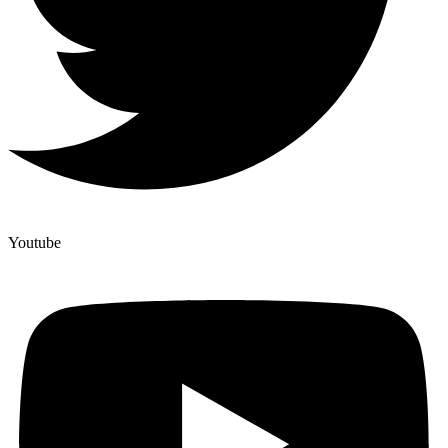
Youtube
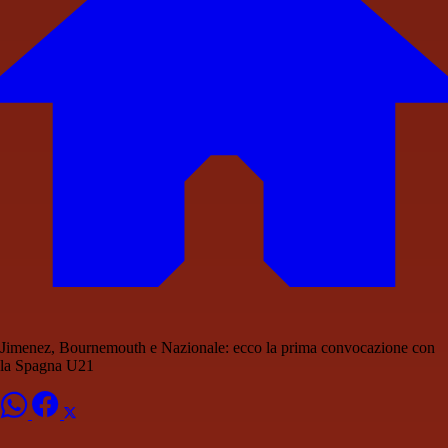
Jimenez, Bournemouth e Nazionale: ecco la prima convocazione con
la Spagna U21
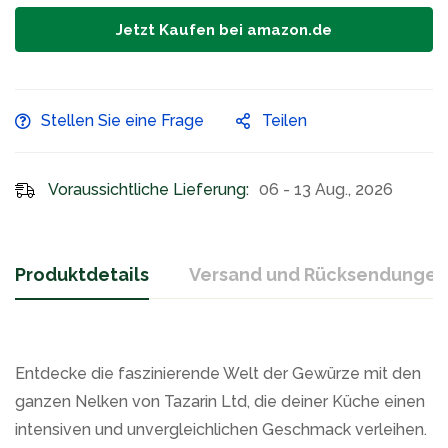
Jetzt Kaufen bei amazon.de
Stellen Sie eine Frage
Teilen
Voraussichtliche Lieferung:
06 - 13 Aug., 2026
Produktdetails
Versand und Rücksendungen
Entdecke die faszinierende Welt der Gewürze mit den
ganzen Nelken von Tazarin Ltd, die deiner Küche einen
intensiven und unvergleichlichen Geschmack verleihen.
........
PROBLEM DETAILS » Print the entries above word for word, without pictures.

ANSWER SPACE »
Youtube
Jimenez, Bournemouth e Nazionale: ecco la prima convocazione con
la Spagna U21
Jetzt Kaufen bei amazon.de
Stellen Sie eine Frage
Teilen
Voraussichtliche Lieferung:
06 - 13 Aug., 2026
Produktdetails
Versand und Rücksendungen
Entdecke die faszinierende Welt der Gewürze mit den
ganzen Nelken von Tazarin Ltd, die deiner Küche einen
intensiven und unvergleichlichen Geschmack verleihen.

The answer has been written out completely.